*** Opening Material supplied ***
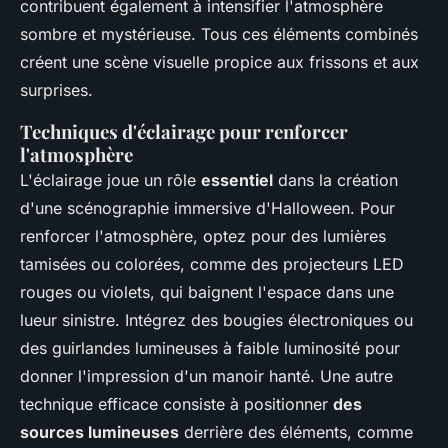
contribuent également à intensifier l'atmosphère
sombre et mystérieuse. Tous ces éléments combinés
créent une scène visuelle propice aux frissons et aux
surprises.
Techniques d'éclairage pour renforcer
l'atmosphère
L'éclairage joue un rôle
essentiel
dans la création
d'une scénographie immersive d'Halloween. Pour
renforcer l'atmosphère, optez pour des lumières
tamisées ou colorées, comme des projecteurs LED
rouges ou violets, qui baignent l'espace dans une
lueur sinistre. Intégrez des bougies électroniques ou
des guirlandes lumineuses à faible luminosité pour
donner l'impression d'un manoir hanté. Une autre
technique efficace consiste à positionner
des
sources lumineuses
derrière des éléments, comme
*** Closing Material supplied ***
Your objective: Count each line above where the string "comme" occurs. Give the number only.

Response below: 2